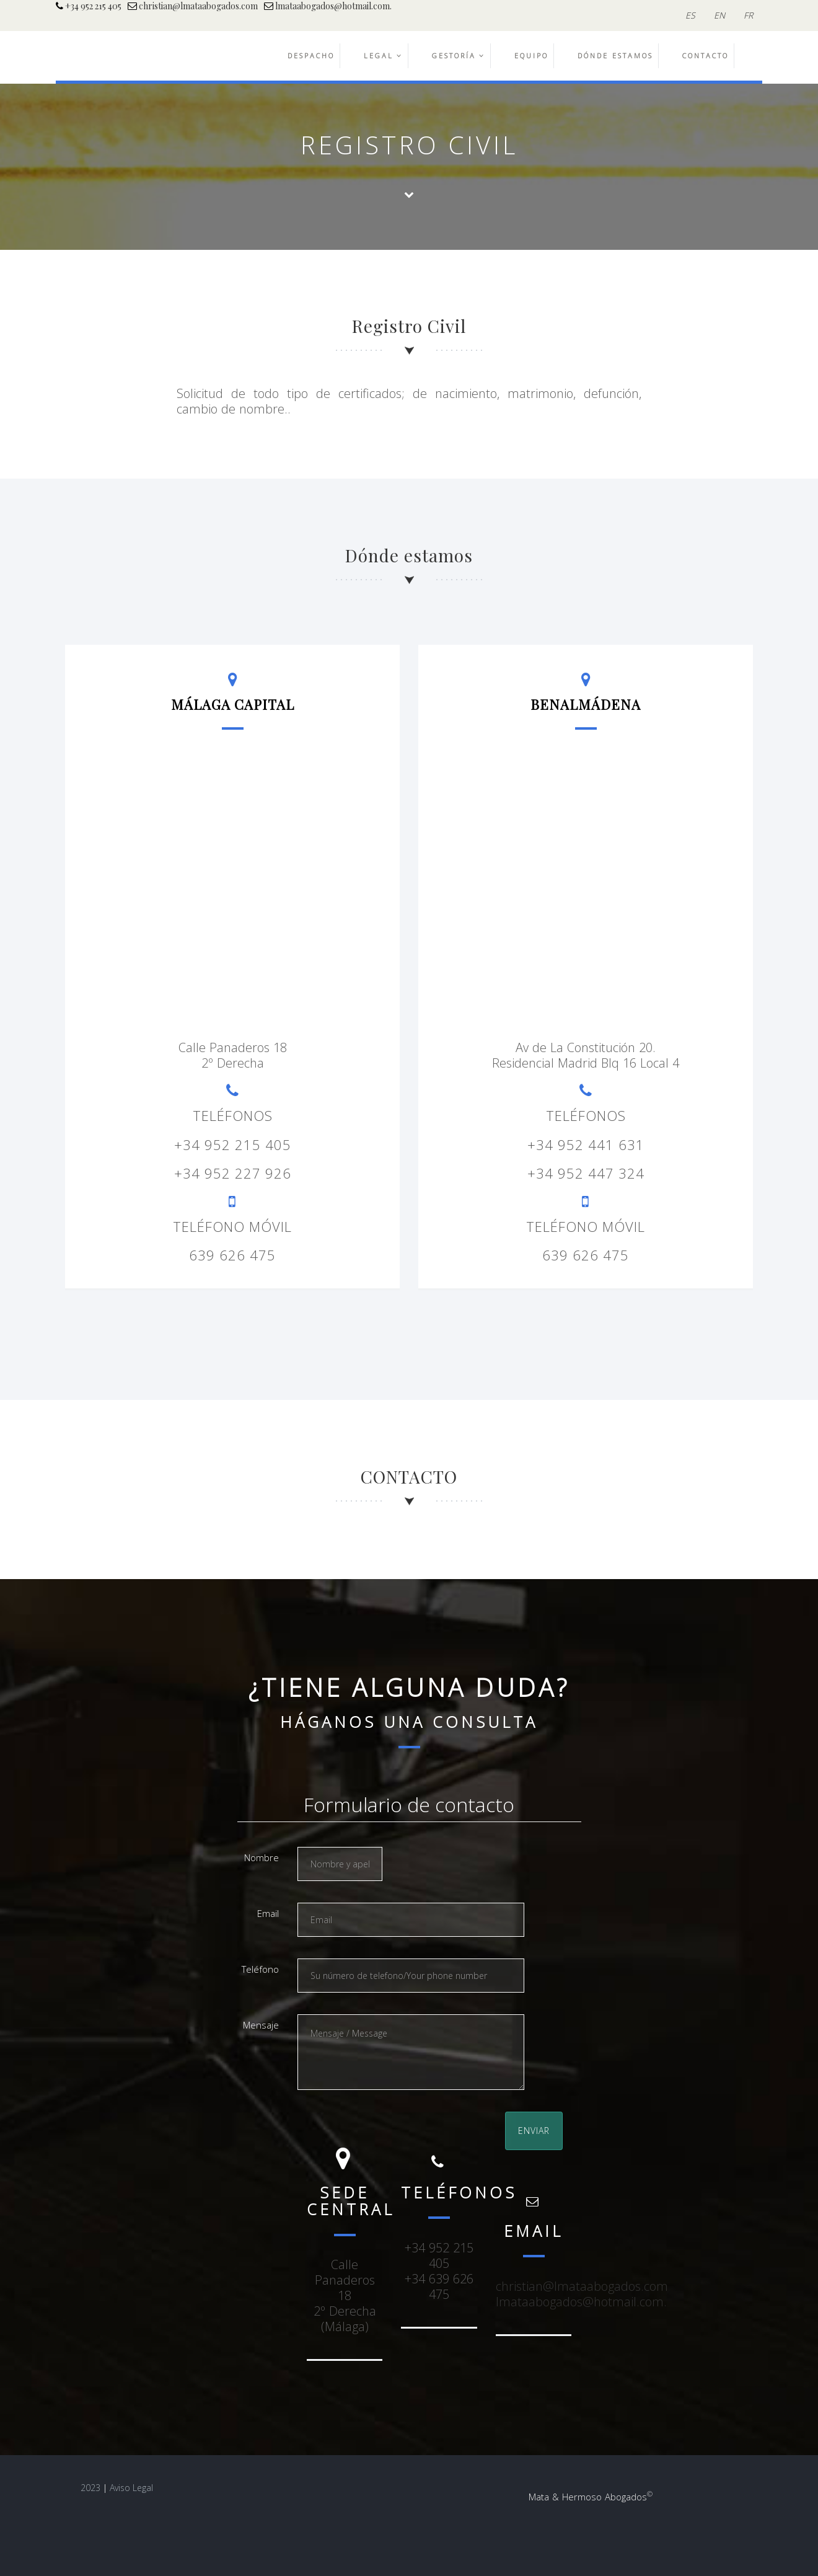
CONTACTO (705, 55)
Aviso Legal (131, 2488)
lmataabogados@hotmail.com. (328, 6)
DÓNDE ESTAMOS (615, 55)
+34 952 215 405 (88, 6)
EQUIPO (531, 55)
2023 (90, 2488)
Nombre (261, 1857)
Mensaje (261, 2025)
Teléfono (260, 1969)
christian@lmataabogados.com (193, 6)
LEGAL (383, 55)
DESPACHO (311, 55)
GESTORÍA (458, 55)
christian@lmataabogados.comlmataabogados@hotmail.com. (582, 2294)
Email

■ **REQUIREMENT**
Without including any picture, reproduce the material above word for word.

■ **COMPLETED TASK**
CONTACTO (705, 55)
Aviso Legal (131, 2488)
lmataabogados@hotmail.com. (328, 6)
DÓNDE ESTAMOS (615, 55)
+34 952 215 405 (88, 6)
EQUIPO (531, 55)
2023 (90, 2488)
Nombre (261, 1857)
Mensaje (261, 2025)
Teléfono (260, 1969)
christian@lmataabogados.com (193, 6)
LEGAL (383, 55)
DESPACHO (311, 55)
GESTORÍA (458, 55)
christian@lmataabogados.comlmataabogados@hotmail.com. (582, 2294)
Email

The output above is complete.